This invention relates to a process for producing an electroconductive film which is used as films for packaging products of electronic components, in-process dust-proof films or electromagnetic wave-shielding films for electronic equipments. More particularly, this invention relates to a process capable of producing an electroconductive film wherein the resulting film is relatively thin, wherein the film can be continuously produced and wherein the resulting film has a sufficient conductivity and an excellent strength even if the basis weight thereof is low.
It is necessary to protect products such as electronic components such as semiconductor IC and LSI, printed boards and magnetic tapes from the adsorption of dust by virtue of static electricity and troubles by virtue of static electrification, during packaging and delivery. In particular, MOS-type IC and the like tend to occur dielectric breakdown by virtue of static electricity, antistatic treatment is essential. In order to protect products from these static troubles, the products may be packaged with an electroconductive film having a low surface resistivity. Because it is desired that the products such as IC described above can be judged by seeing through the film the packaged contents for the purpose of transactions, it is required that the electroconductive film per se has some transparency when the products are packaged with the electroconductive film.

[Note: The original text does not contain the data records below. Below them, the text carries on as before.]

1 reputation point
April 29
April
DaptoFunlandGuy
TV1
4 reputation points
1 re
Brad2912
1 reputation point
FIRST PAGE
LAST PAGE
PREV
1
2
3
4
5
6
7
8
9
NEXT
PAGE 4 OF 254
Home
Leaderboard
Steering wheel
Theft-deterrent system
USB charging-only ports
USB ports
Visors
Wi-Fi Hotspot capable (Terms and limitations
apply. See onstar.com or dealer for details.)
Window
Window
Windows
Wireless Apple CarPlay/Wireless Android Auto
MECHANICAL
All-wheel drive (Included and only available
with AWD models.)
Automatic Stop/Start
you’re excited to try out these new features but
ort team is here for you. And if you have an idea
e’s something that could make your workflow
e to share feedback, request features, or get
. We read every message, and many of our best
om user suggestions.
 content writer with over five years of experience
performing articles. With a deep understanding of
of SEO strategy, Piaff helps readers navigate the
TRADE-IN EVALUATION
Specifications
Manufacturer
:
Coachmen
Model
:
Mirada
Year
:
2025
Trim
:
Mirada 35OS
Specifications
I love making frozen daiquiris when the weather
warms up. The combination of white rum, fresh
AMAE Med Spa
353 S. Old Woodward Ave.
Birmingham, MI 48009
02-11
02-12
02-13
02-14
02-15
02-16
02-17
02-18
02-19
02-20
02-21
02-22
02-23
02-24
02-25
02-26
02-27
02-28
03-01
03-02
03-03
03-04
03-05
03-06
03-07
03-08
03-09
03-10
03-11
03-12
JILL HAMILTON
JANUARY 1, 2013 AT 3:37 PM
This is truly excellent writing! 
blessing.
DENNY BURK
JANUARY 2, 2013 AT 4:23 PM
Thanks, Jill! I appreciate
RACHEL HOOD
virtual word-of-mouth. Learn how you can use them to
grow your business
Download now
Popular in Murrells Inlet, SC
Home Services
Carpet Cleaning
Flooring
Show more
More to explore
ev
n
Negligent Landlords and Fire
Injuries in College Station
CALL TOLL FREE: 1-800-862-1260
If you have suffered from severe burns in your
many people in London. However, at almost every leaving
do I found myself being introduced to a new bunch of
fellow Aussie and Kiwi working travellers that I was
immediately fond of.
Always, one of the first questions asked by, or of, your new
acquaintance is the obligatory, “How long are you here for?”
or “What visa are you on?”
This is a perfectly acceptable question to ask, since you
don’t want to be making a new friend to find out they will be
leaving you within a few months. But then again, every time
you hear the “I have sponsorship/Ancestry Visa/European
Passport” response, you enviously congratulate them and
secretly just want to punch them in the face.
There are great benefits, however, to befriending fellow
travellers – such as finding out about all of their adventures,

In producing such an electroconductive film, it is necessary to meet the requirements of conductivity and transparency. In addition to the foregoing, it is necessary that films having a thickness as thin as possible can be obtained in order to retain a more excellent transparency and exhibit a flexibility, and that the sheet-shaped film having a strength sufficient to occur no rupture in process steps can be continuously produced.
Further, in industrial fields of electronic equipments, such as computers and instruments, it is necessary to use an electroconductive film having the functions of static electricity shielding and electromagnetic wave-shielding in an assembly step and the like. While transparency is not necessarily required in these uses, the sufficient conductivity and the product strength are required. Further, it is desired that the sheet-shaped film is continuously produced.

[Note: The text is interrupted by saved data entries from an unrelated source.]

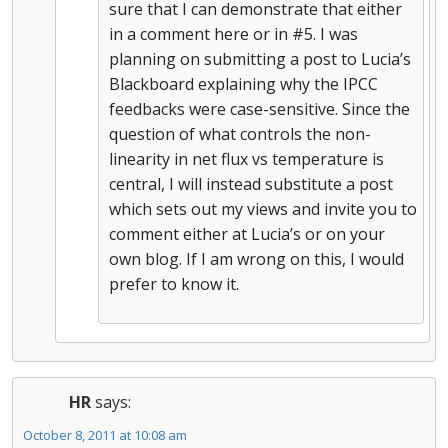
sure that I can demonstrate that either
in a comment here or in #5. I was
planning on submitting a post to Lucia’s
Blackboard explaining why the IPCC
feedbacks were case-sensitive. Since the
question of what controls the non-
linearity in net flux vs temperature is
central, I will instead substitute a post
which sets out my views and invite you to
comment either at Lucia’s or on your
own blog. If I am wrong on this, I would
prefer to know it.
HR
says:
October 8, 2011 at 10:08 am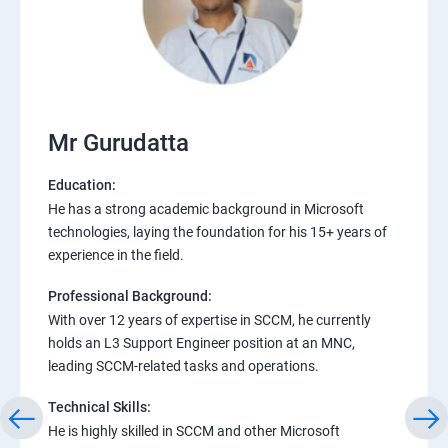
Mr Gurudatta
Education:
He has a strong academic background in Microsoft
technologies, laying the foundation for his 15+ years of
experience in the field.
Professional Background:
With over 12 years of expertise in SCCM, he currently
holds an L3 Support Engineer position at an MNC,
leading SCCM-related tasks and operations.
Technical Skills:
He is highly skilled in SCCM and other Microsoft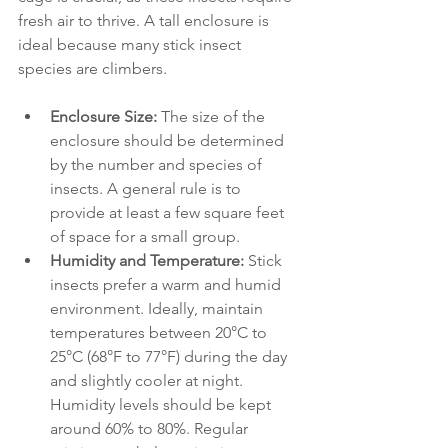
fresh air to thrive. A tall enclosure is 
ideal because many stick insect 
species are climbers. 
Enclosure Size:
 The size of the 
enclosure should be determined 
by the number and species of 
insects. A general rule is to 
provide at least a few square feet 
of space for a small group.
Humidity and Temperature:
 Stick 
insects prefer a warm and humid 
environment. Ideally, maintain 
temperatures between 20°C to 
25°C (68°F to 77°F) during the day 
and slightly cooler at night. 
Humidity levels should be kept 
around 60% to 80%. Regular 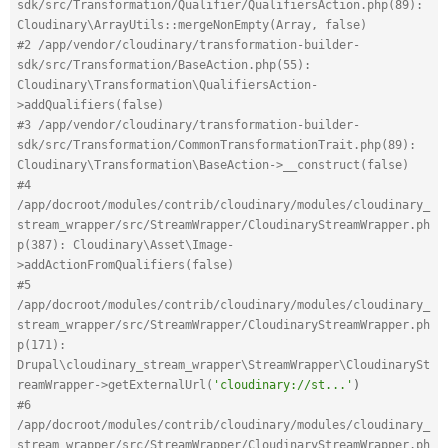
sdk/src/Transformation/Qualifier/QualifiersAction.php(89): 
Cloudinary\ArrayUtils::mergeNonEmpty(Array, false)
#2 /app/vendor/cloudinary/transformation-builder-
sdk/src/Transformation/BaseAction.php(55): 
Cloudinary\Transformation\QualifiersAction-
>addQualifiers(false)
#3 /app/vendor/cloudinary/transformation-builder-
sdk/src/Transformation/CommonTransformationTrait.php(89): 
Cloudinary\Transformation\BaseAction->__construct(false)
#4 
/app/docroot/modules/contrib/cloudinary/modules/cloudinary_
stream_wrapper/src/StreamWrapper/CloudinaryStreamWrapper.ph
p(387): Cloudinary\Asset\Image-
>addActionFromQualifiers(false)
#5 
/app/docroot/modules/contrib/cloudinary/modules/cloudinary_
stream_wrapper/src/StreamWrapper/CloudinaryStreamWrapper.ph
p(171): 
Drupal\cloudinary_stream_wrapper\StreamWrapper\CloudinarySt
reamWrapper->getExternalUrl(
'cloudinary://st...'
)
#6 
/app/docroot/modules/contrib/cloudinary/modules/cloudinary_
stream_wrapper/src/StreamWrapper/CloudinaryStreamWrapper.ph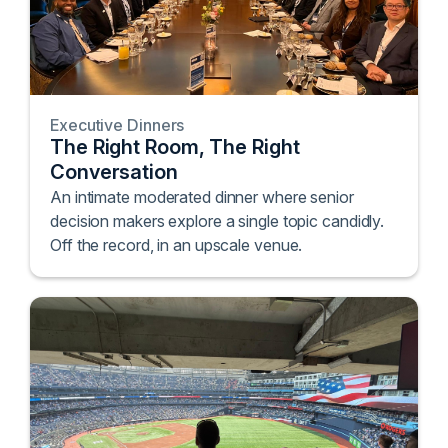
Executive Dinners
The Right Room, The Right
Conversation
An intimate moderated dinner where senior
decision makers explore a single topic candidly.
Off the record, in an upscale venue.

Heretofore, there has been proposed a process for manufacturing an electrocondutive polyolefin material which comprises the steps of incorporating carbon fibers into a pulp of a polyolefin-based material to form a paper stock, and thermally setting the sheet material by heating to a temperature above the melting point of the polyolefin component. (Japanese Patent Publication No. 13214/1977 corresponding to British Pat. No. 1,410,107.)
Further, there has been also proposed a process wherein carbon fibers are replaced by stainless steel fibers. (Japanese Patent Publication No. 41760/1981)
According to our experiments, the following has been found. When an electoconductive film consisting of polyolefinic synthetic pulp and carbon fibers or stainless steel fibers is produced, the polyolefinic synthetic pulp has not substantially physical or chemical bonding properties and therefore the tensile strength, tear strength and surface strength of the resulting sheet material are low. Further, the film can be broken in steps before thermal setting of polyolefin. Thus, it is practically difficult to continuously produce the sheet-shaped film while winding it. Furthermore, it was impossible to produce a product which is a thin film having a small basis weight and which has a sufficient conductivity and a high strength.
In order to compensate the shortage in strength, a single component binder such as hot water-soluble polyvinyl alcohol fibrous binder may be used in combination with the synthetic pulp. However, the melting point of the binder is too low and therefore the molten binder can adhere to the dryer of a paper machine. The foregoing tends to occur the adhesion of tailing onto the sheet, generation of holes and the breakage of paper, and therefore such a process is not preferred.
While the high strength can be obtained by melting the polyolefinic synthetic pulp at a dry part without using any reinforcing agent, many problems take place.
For example, the synthetic pulp exhibits a surface lifting immediately before the pulp melts, and heat melting becomes non-uniform. Further, partial elongation and wrinkle are generated. Eventually, it is impossible to obtain a film having a low basis weight and a high precision.
We have carried out studies in order to overcome the problems of the prior art processes. It has now been found that an electroconductive film having an excellent strength can be continuously produced by incorporating thermoplastic composite fibers described hereinafter into a polyolefinic synthetic pulp to form a paper stock, utilizing the characteristics of such composite fibers and controlling the heating temperature in process steps. We have now found optimum production conditions by means of experiments.